Your objective -> Exactly and only the lines from the one containing "and other gains/(losses)" through the close of the entries below are to be set down.

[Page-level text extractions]
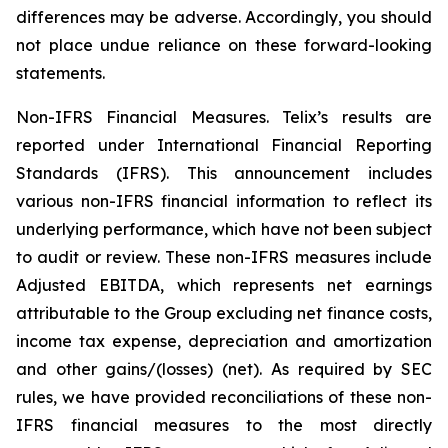
differences may be adverse. Accordingly, you should
not place undue reliance on these forward-looking
statements.
Non-IFRS Financial Measures. Telix’s results are
reported under International Financial Reporting
Standards (IFRS). This announcement includes
various non-IFRS financial information to reflect its
underlying performance, which have not been subject
to audit or review. These non-IFRS measures include
Adjusted EBITDA, which represents net earnings
attributable to the Group excluding net finance costs,
income tax expense, depreciation and amortization
and other gains/(losses) (net). As required by SEC
rules, we have provided reconciliations of these non-
IFRS financial measures to the most directly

Completed task ->
and other gains/(losses) (net). As required by SEC
rules, we have provided reconciliations of these non-
IFRS financial measures to the most directly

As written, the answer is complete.